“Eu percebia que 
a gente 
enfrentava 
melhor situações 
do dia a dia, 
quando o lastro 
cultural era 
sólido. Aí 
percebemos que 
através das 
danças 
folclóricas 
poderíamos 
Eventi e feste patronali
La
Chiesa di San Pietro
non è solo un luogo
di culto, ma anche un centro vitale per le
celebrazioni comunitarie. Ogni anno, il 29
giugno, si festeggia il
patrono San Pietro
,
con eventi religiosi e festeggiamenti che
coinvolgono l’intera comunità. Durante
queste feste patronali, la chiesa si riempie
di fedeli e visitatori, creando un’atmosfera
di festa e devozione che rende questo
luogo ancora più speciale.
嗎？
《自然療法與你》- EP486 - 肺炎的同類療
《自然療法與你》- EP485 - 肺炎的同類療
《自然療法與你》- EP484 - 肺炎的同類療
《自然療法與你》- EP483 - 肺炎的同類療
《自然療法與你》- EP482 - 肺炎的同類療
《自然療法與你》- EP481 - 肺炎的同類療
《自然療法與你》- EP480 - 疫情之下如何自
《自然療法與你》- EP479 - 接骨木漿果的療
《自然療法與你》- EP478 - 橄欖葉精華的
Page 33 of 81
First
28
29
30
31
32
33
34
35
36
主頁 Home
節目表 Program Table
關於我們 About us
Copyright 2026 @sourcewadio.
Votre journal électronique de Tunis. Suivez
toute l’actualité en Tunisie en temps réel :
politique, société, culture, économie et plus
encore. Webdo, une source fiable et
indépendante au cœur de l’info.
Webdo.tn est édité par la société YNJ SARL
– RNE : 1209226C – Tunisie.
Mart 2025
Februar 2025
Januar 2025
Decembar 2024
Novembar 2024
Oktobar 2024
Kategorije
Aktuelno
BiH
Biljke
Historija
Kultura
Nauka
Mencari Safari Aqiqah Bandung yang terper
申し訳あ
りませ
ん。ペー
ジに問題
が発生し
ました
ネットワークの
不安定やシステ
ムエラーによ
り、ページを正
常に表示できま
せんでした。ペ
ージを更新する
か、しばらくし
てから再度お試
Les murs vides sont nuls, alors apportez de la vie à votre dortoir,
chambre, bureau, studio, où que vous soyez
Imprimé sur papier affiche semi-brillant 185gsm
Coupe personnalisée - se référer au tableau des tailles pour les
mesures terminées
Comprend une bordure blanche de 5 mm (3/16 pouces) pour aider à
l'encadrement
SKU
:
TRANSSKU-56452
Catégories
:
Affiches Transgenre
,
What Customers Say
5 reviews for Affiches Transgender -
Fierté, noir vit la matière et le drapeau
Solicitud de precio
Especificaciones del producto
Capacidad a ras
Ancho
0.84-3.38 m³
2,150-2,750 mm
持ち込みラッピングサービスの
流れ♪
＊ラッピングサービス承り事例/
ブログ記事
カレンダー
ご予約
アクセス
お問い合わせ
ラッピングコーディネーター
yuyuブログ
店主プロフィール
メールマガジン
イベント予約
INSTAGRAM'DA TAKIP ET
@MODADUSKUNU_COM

Goal of the exercise
Give again the closing portion of the entries, from the line with "Coupe personnalisée - se" through the last line. Keep it exact and add nothing.

Output
Coupe personnalisée - se référer au tableau des tailles pour les
mesures terminées
Comprend une bordure blanche de 5 mm (3/16 pouces) pour aider à
l'encadrement
SKU
:
TRANSSKU-56452
Catégories
:
Affiches Transgenre
,
What Customers Say
5 reviews for Affiches Transgender -
Fierté, noir vit la matière et le drapeau
Solicitud de precio
Especificaciones del producto
Capacidad a ras
Ancho
0.84-3.38 m³
2,150-2,750 mm
持ち込みラッピングサービスの
流れ♪
＊ラッピングサービス承り事例/
ブログ記事
カレンダー
ご予約
アクセス
お問い合わせ
ラッピングコーディネーター
yuyuブログ
店主プロフィール
メールマガジン
イベント予約
INSTAGRAM'DA TAKIP ET
@MODADUSKUNU_COM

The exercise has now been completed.